Task
From the line containing "ing the rocks before midday heat." to the last line of the listing below, repeat every line exactly, and output nothing else.
*** Opening Data extract ***
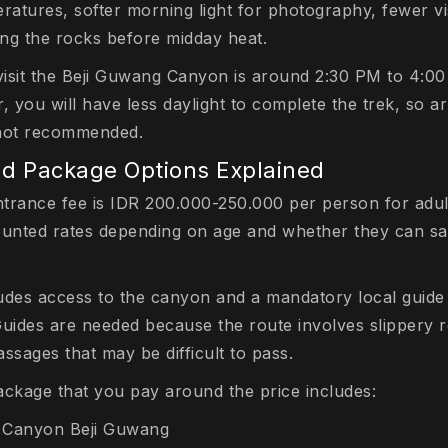
ratures, softer morning light for photography, fewer vi
ing the rocks before midday heat.
 visit the Beji Guwang Canyon is around 2:30 PM to 4:
, you will have less daylight to complete the trek, so ar
y not recommended.
nd Package Options Explained
trance fee is IDR 200.000-250.000 per person for adul
ounted rates depending on age and whether they can sa
ludes access to the canyon and a mandatory local guid
Guides are needed because the route involves slippery r
sages that may be difficult to pass.
ackage that you pay around the price includes:
n Canyon Beji Guwang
*** Closing Data extract ***
Task response
ing the rocks before midday heat.
 visit the Beji Guwang Canyon is around 2:30 PM to 4:
, you will have less daylight to complete the trek, so ar
y not recommended.
nd Package Options Explained
trance fee is IDR 200.000-250.000 per person for adul
ounted rates depending on age and whether they can sa
ludes access to the canyon and a mandatory local guid
Guides are needed because the route involves slippery r
sages that may be difficult to pass.
ackage that you pay around the price includes:
n Canyon Beji Guwang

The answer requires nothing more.